On the Radio: Invasive zebra mussels found in another Iowa lake


A zebra mussel cluster (D. Jude, Univ. of Michigan). Zebra mussels are known to attach to hard surfaces like pipes and even other mussels, including native species.
A zebra mussel cluster (D. Jude, Univ. of Michigan). Zebra mussels are known to attach to hard surfaces like pipes and even other mussels, including native species.
June 15, 2015

This week’s On the Radio segment looks at the rise of an invasive species in another Iowa lake. Listen to the audio below, or continue reading for the transcript.

Transcript: Zebra Mussels

An invasive aquatic species may wreak havoc on another Iowa lake this summer.

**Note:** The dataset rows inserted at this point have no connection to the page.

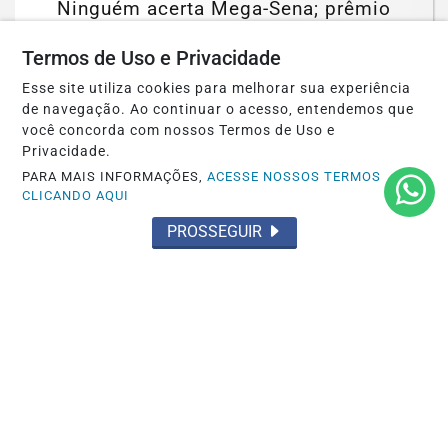
Ninguém acerta Mega-Sena; prêmio
acumula para R$ 165 milhões
Termos de Uso e Privacidade
Saiba Mais
Esse site utiliza cookies para melhorar sua experiência
de navegação. Ao continuar o acesso, entendemos que
você concorda com nossos Termos de Uso e
Privacidade.
PARA MAIS INFORMAÇÕES,
ACESSE NOSSOS TERMOS
CLICANDO AQUI
PROSSEGUIR
NOTICIAS
Balança comercial de julho tem superávit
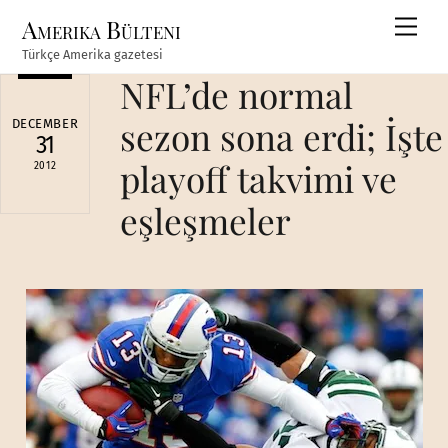
Skip
Amerika Bülteni
Men
to
Türkçe Amerika gazetesi
content
NFL’de normal
sezon sona erdi; İşte
DECEMBER
31
playoff takvimi ve
2012
eşleşmeler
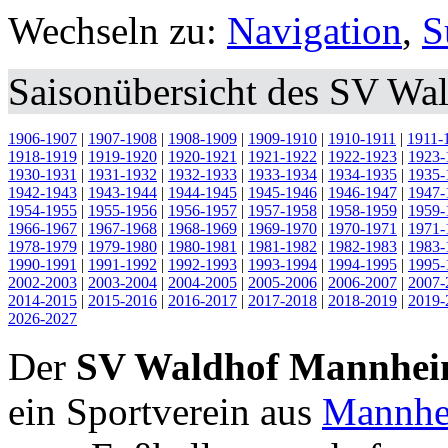
Wechseln zu:
Navigation
,
S
Saisonübersicht des
SV Wal
1906-1907
|
1907-1908
|
1908-1909
|
1909-1910
|
1910-1911
|
1911-
1918-1919
|
1919-1920
|
1920-1921
|
1921-1922
|
1922-1923
|
1923-
1930-1931
|
1931-1932
|
1932-1933
|
1933-1934
|
1934-1935
|
1935-
1942-1943
|
1943-1944
|
1944-1945
|
1945-1946
|
1946-1947
|
1947-
1954-1955
|
1955-1956
|
1956-1957
|
1957-1958
|
1958-1959
|
1959-
1966-1967
|
1967-1968
|
1968-1969
|
1969-1970
|
1970-1971
|
1971-
1978-1979
|
1979-1980
|
1980-1981
|
1981-1982
|
1982-1983
|
1983-
1990-1991
|
1991-1992
|
1992-1993
|
1993-1994
|
1994-1995
|
1995-
2002-2003
|
2003-2004
|
2004-2005
|
2005-2006
|
2006-2007
|
2007-
2014-2015
|
2015-2016
|
2016-2017
|
2017-2018
|
2018-2019
|
2019-
2026-2027
Der
SV Waldhof Mannhei
ein Sportverein aus
Mannh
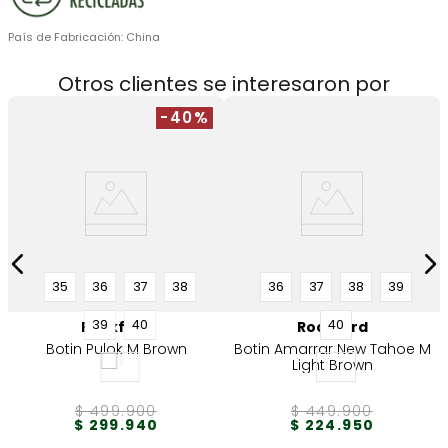
País de Fabricación:
China
Otros clientes se interesaron por
-40%
n
35
36
37
38
36
37
38
39
39
40
40
Rockford
Rockford
Botin Pulok M Brown
Botin Amarrar New Tahoe M
Light Brown
$
499
.
900
$
449
.
900
$
299
.
940
$
224
.
950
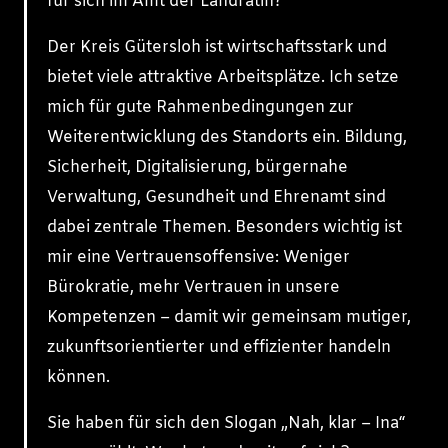
für sich im Amt der Landrätin?
Der Kreis Gütersloh ist wirtschaftsstark und
bietet viele attraktive Arbeitsplätze. Ich setze
mich für gute Rahmenbedingungen zur
Weiterentwicklung des Standorts ein. Bildung,
Sicherheit, Digitalisierung, bürgernahe
Verwaltung, Gesundheit und Ehrenamt sind
dabei zentrale Themen. Besonders wichtig ist
mir eine Vertrauensoffensive: Weniger
Bürokratie, mehr Vertrauen in unsere
Kompetenzen – damit wir gemeinsam mutiger,
zukunftsorientierter und effizienter handeln
können.
Sie haben für sich den Slogan „Nah, klar – Ina“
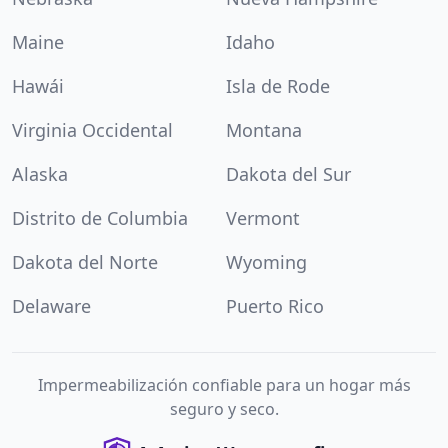
Maine
Idaho
Hawái
Isla de Rode
Virginia Occidental
Montana
Alaska
Dakota del Sur
Distrito de Columbia
Vermont
Dakota del Norte
Wyoming
Delaware
Puerto Rico
Impermeabilización confiable para un hogar más
seguro y seco.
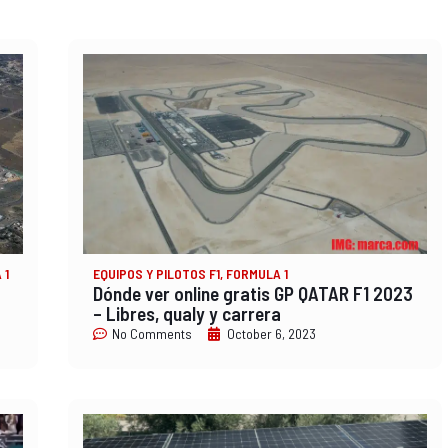
 1
EQUIPOS Y PILOTOS F1
,
FORMULA 1
Dónde ver online gratis GP QATAR F1 2023
– Libres, qualy y carrera
No Comments
October 6, 2023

This is the Iowa Environmental Focus.

Zebra mussels, fingernail-sized creatures that attach to hard surfaces in water, have been found in larval form in Big Spirit Lake in far northwest Iowa. These were most likely spread by the bottoms of boats or trailers from East and West Okoboji lakes, which reported infestations in 2012.

While small, zebra mussels can present big problems by clogging pipes for the water supply and attaching to boat motors. They can also create biodiversity problems by attaching to and smothering native mussels and by reducing available food supplies for fish and other animals.

While eliminating the mussels from the ecosystem is difficult, it is possible to contain the spread. The Department of Natural Resources recommends that boaters thoroughly wash their boats and equipment and let it dry for several days before moving them to other bodies of water. It may be necessary to search for mussels in or on boats and remove them manually.

For more information about invasive species, visit IowaEnvironmentalFocus.org.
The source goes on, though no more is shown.